Friday, March 11, 2022

A Crucified Lover

 

Jesus, the Law of God made flesh, does not demand of us, his followers, more than the Law of Moses did; he demands something entirely new and wildly different, something really impossible to perceive (much less enact) unless we put on the mind of Christ and begin to see the world through the eyes of a Redeemer who is incarnate Love. As far as our Lord is concerned, deliberately holding on to a grudge or harboring hatred in our heart has the same weight as out-and-out murder!

To our conventional reason, this is something preposterous, unbearable; and yet it cannot be otherwise if it is true that God is Love, if God is indeed our common Father and has given us all rebirth to his own life in the Spirit, and if all my fellow human beings are, therefore, my very own sisters and brothers.

And notice how far Jesus’ demands to his disciples go.
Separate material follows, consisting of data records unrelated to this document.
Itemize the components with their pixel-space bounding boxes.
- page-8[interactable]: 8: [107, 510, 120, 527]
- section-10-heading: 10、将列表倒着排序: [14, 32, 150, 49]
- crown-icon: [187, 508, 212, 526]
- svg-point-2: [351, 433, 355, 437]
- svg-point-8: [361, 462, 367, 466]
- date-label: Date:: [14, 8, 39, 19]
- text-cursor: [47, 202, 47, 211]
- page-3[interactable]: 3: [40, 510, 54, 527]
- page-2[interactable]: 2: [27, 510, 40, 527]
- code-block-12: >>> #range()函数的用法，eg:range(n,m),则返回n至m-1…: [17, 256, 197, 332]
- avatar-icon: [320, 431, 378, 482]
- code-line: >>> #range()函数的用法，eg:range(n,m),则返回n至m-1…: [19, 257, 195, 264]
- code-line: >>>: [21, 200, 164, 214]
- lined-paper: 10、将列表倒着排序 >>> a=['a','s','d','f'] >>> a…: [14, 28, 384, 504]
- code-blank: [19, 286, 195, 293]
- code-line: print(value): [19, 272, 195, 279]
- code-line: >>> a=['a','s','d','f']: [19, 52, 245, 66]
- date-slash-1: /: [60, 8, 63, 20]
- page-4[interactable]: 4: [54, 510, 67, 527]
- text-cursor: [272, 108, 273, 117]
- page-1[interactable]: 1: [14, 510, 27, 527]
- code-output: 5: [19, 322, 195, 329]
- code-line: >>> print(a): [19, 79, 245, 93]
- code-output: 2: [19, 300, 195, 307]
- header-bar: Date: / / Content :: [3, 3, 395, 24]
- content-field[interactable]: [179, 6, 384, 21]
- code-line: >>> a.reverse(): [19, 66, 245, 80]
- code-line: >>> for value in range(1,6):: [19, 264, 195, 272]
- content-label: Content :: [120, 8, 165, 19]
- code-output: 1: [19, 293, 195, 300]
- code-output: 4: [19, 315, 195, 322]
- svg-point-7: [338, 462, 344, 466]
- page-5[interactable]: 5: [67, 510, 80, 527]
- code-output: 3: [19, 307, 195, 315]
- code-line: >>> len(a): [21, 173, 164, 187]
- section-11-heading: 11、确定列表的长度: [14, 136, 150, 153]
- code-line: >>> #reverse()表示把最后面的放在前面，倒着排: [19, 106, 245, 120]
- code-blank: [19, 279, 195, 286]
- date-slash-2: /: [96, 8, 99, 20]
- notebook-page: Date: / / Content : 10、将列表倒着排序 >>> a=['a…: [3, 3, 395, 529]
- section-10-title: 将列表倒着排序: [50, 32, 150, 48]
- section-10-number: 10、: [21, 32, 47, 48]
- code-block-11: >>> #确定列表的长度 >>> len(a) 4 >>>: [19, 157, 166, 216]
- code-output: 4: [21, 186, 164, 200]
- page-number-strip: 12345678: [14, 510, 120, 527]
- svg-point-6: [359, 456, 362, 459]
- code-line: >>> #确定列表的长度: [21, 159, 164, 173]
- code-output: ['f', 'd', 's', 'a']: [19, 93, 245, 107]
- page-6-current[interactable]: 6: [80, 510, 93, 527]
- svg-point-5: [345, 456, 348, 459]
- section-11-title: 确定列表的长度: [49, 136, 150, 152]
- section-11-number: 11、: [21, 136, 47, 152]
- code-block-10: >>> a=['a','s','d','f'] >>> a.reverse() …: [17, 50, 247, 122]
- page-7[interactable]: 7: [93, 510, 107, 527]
He does not say, ‘If you have offended your brother or sister, go first and ask for their forgiveness and then offer your gift at the altar.’ Such a thing goes without saying in any moral code. What Jesus says, rather, is: “If you recall that your brother has anything against you …, go first and be reconciled with him.”

The crucial point here is that the burden of seeking reconciliation falls always on me, whether my sister’s complaint against me is justified or not in my own eyes. On this issue, in fact, and on my willingness always to take the initiative toward reconciliation, depend on the very acceptability and well-pleasing fragrance of my sacrifice of praise to God, the Father of us all. Here is the kind of “justice” that flows from the Heart of a crucified Lover.  

Crucifixion by Diego Velasquez. Reflection by Father Simeon.